(Source material Opens)

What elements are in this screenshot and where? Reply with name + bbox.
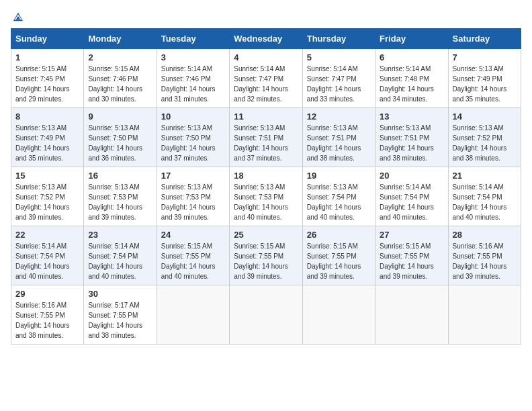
day-info: Sunrise: 5:13 AMSunset: 7:53 PMDaylight:… — [88, 183, 142, 221]
calendar-day-15: 15 Sunrise: 5:13 AMSunset: 7:52 PMDaylig… — [11, 167, 84, 226]
day-info: Sunrise: 5:15 AMSunset: 7:46 PMDaylight:… — [88, 65, 142, 103]
column-header-monday: Monday — [84, 29, 157, 49]
calendar-week-3: 15 Sunrise: 5:13 AMSunset: 7:52 PMDaylig… — [11, 167, 521, 226]
empty-cell — [302, 285, 375, 345]
empty-cell — [448, 285, 521, 345]
calendar-day-13: 13 Sunrise: 5:13 AMSunset: 7:51 PMDaylig… — [375, 108, 448, 167]
day-number: 16 — [88, 171, 152, 181]
calendar-day-12: 12 Sunrise: 5:13 AMSunset: 7:51 PMDaylig… — [302, 108, 375, 167]
day-number: 27 — [380, 230, 443, 240]
day-number: 3 — [161, 52, 225, 62]
calendar-week-2: 8 Sunrise: 5:13 AMSunset: 7:49 PMDayligh… — [11, 108, 521, 167]
day-info: Sunrise: 5:14 AMSunset: 7:54 PMDaylight:… — [453, 183, 507, 221]
calendar-day-8: 8 Sunrise: 5:13 AMSunset: 7:49 PMDayligh… — [11, 108, 84, 167]
day-info: Sunrise: 5:13 AMSunset: 7:52 PMDaylight:… — [15, 183, 70, 221]
day-number: 29 — [15, 289, 79, 299]
calendar-day-27: 27 Sunrise: 5:15 AMSunset: 7:55 PMDaylig… — [375, 226, 448, 285]
calendar-day-4: 4 Sunrise: 5:14 AMSunset: 7:47 PMDayligh… — [230, 49, 302, 108]
day-number: 15 — [15, 171, 79, 181]
calendar-week-5: 29 Sunrise: 5:16 AMSunset: 7:55 PMDaylig… — [11, 285, 521, 345]
day-number: 1 — [15, 52, 79, 62]
day-info: Sunrise: 5:15 AMSunset: 7:55 PMDaylight:… — [307, 242, 361, 280]
day-info: Sunrise: 5:13 AMSunset: 7:54 PMDaylight:… — [307, 183, 361, 221]
day-info: Sunrise: 5:15 AMSunset: 7:55 PMDaylight:… — [161, 242, 216, 280]
logo — [11, 11, 24, 23]
day-number: 26 — [307, 230, 371, 240]
day-info: Sunrise: 5:15 AMSunset: 7:45 PMDaylight:… — [15, 65, 70, 103]
day-number: 24 — [161, 230, 225, 240]
day-number: 30 — [88, 289, 152, 299]
calendar-header-row: SundayMondayTuesdayWednesdayThursdayFrid… — [11, 29, 521, 49]
day-info: Sunrise: 5:14 AMSunset: 7:48 PMDaylight:… — [380, 65, 434, 103]
day-info: Sunrise: 5:13 AMSunset: 7:49 PMDaylight:… — [15, 124, 70, 162]
day-number: 22 — [15, 230, 79, 240]
day-number: 2 — [88, 52, 152, 62]
day-info: Sunrise: 5:16 AMSunset: 7:55 PMDaylight:… — [453, 242, 507, 280]
day-info: Sunrise: 5:14 AMSunset: 7:54 PMDaylight:… — [88, 242, 142, 280]
day-number: 19 — [307, 171, 371, 181]
calendar-day-6: 6 Sunrise: 5:14 AMSunset: 7:48 PMDayligh… — [375, 49, 448, 108]
day-info: Sunrise: 5:14 AMSunset: 7:47 PMDaylight:… — [234, 65, 288, 103]
calendar-day-18: 18 Sunrise: 5:13 AMSunset: 7:53 PMDaylig… — [230, 167, 302, 226]
day-number: 28 — [453, 230, 517, 240]
calendar-day-28: 28 Sunrise: 5:16 AMSunset: 7:55 PMDaylig… — [448, 226, 521, 285]
day-number: 4 — [234, 52, 298, 62]
calendar-table: SundayMondayTuesdayWednesdayThursdayFrid… — [11, 28, 521, 345]
calendar-day-3: 3 Sunrise: 5:14 AMSunset: 7:46 PMDayligh… — [157, 49, 229, 108]
empty-cell — [230, 285, 302, 345]
day-info: Sunrise: 5:14 AMSunset: 7:54 PMDaylight:… — [15, 242, 70, 280]
day-info: Sunrise: 5:14 AMSunset: 7:47 PMDaylight:… — [307, 65, 361, 103]
day-info: Sunrise: 5:13 AMSunset: 7:53 PMDaylight:… — [161, 183, 216, 221]
day-number: 8 — [15, 111, 79, 122]
calendar-day-22: 22 Sunrise: 5:14 AMSunset: 7:54 PMDaylig… — [11, 226, 84, 285]
day-number: 10 — [161, 111, 225, 122]
calendar-day-25: 25 Sunrise: 5:15 AMSunset: 7:55 PMDaylig… — [230, 226, 302, 285]
page-header — [11, 11, 521, 23]
day-number: 23 — [88, 230, 152, 240]
day-number: 12 — [307, 111, 371, 122]
calendar-day-17: 17 Sunrise: 5:13 AMSunset: 7:53 PMDaylig… — [157, 167, 229, 226]
column-header-saturday: Saturday — [448, 29, 521, 49]
column-header-tuesday: Tuesday — [157, 29, 229, 49]
calendar-day-7: 7 Sunrise: 5:13 AMSunset: 7:49 PMDayligh… — [448, 49, 521, 108]
calendar-day-30: 30 Sunrise: 5:17 AMSunset: 7:55 PMDaylig… — [84, 285, 157, 345]
day-number: 6 — [380, 52, 443, 62]
calendar-day-16: 16 Sunrise: 5:13 AMSunset: 7:53 PMDaylig… — [84, 167, 157, 226]
calendar-week-4: 22 Sunrise: 5:14 AMSunset: 7:54 PMDaylig… — [11, 226, 521, 285]
calendar-day-19: 19 Sunrise: 5:13 AMSunset: 7:54 PMDaylig… — [302, 167, 375, 226]
calendar-day-1: 1 Sunrise: 5:15 AMSunset: 7:45 PMDayligh… — [11, 49, 84, 108]
calendar-day-14: 14 Sunrise: 5:13 AMSunset: 7:52 PMDaylig… — [448, 108, 521, 167]
day-info: Sunrise: 5:13 AMSunset: 7:50 PMDaylight:… — [88, 124, 142, 162]
calendar-day-24: 24 Sunrise: 5:15 AMSunset: 7:55 PMDaylig… — [157, 226, 229, 285]
day-number: 7 — [453, 52, 517, 62]
calendar-day-9: 9 Sunrise: 5:13 AMSunset: 7:50 PMDayligh… — [84, 108, 157, 167]
calendar-day-2: 2 Sunrise: 5:15 AMSunset: 7:46 PMDayligh… — [84, 49, 157, 108]
day-info: Sunrise: 5:17 AMSunset: 7:55 PMDaylight:… — [88, 302, 142, 339]
column-header-thursday: Thursday — [302, 29, 375, 49]
calendar-day-23: 23 Sunrise: 5:14 AMSunset: 7:54 PMDaylig… — [84, 226, 157, 285]
day-number: 9 — [88, 111, 152, 122]
day-info: Sunrise: 5:13 AMSunset: 7:51 PMDaylight:… — [380, 124, 434, 162]
day-info: Sunrise: 5:13 AMSunset: 7:51 PMDaylight:… — [307, 124, 361, 162]
calendar-week-1: 1 Sunrise: 5:15 AMSunset: 7:45 PMDayligh… — [11, 49, 521, 108]
day-number: 17 — [161, 171, 225, 181]
day-number: 21 — [453, 171, 517, 181]
day-info: Sunrise: 5:13 AMSunset: 7:50 PMDaylight:… — [161, 124, 216, 162]
column-header-sunday: Sunday — [11, 29, 84, 49]
day-number: 14 — [453, 111, 517, 122]
day-number: 13 — [380, 111, 443, 122]
day-info: Sunrise: 5:16 AMSunset: 7:55 PMDaylight:… — [15, 302, 70, 339]
day-number: 5 — [307, 52, 371, 62]
empty-cell — [157, 285, 229, 345]
column-header-friday: Friday — [375, 29, 448, 49]
day-number: 18 — [234, 171, 298, 181]
day-info: Sunrise: 5:15 AMSunset: 7:55 PMDaylight:… — [380, 242, 434, 280]
calendar-day-10: 10 Sunrise: 5:13 AMSunset: 7:50 PMDaylig… — [157, 108, 229, 167]
calendar-day-21: 21 Sunrise: 5:14 AMSunset: 7:54 PMDaylig… — [448, 167, 521, 226]
day-info: Sunrise: 5:13 AMSunset: 7:53 PMDaylight:… — [234, 183, 288, 221]
day-info: Sunrise: 5:13 AMSunset: 7:52 PMDaylight:… — [453, 124, 507, 162]
day-number: 25 — [234, 230, 298, 240]
calendar-day-5: 5 Sunrise: 5:14 AMSunset: 7:47 PMDayligh… — [302, 49, 375, 108]
day-info: Sunrise: 5:14 AMSunset: 7:46 PMDaylight:… — [161, 65, 216, 103]
calendar-day-11: 11 Sunrise: 5:13 AMSunset: 7:51 PMDaylig… — [230, 108, 302, 167]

(Source material Closes)

Check each line of the entries, and copy the ones that contain "header".

column-header-monday: Monday — [84, 29, 157, 49]
calendar-header-row: SundayMondayTuesdayWednesdayThursdayFrid… — [11, 29, 521, 49]
page-header — [11, 11, 521, 23]
column-header-saturday: Saturday — [448, 29, 521, 49]
column-header-tuesday: Tuesday — [157, 29, 229, 49]
column-header-thursday: Thursday — [302, 29, 375, 49]
column-header-sunday: Sunday — [11, 29, 84, 49]
column-header-friday: Friday — [375, 29, 448, 49]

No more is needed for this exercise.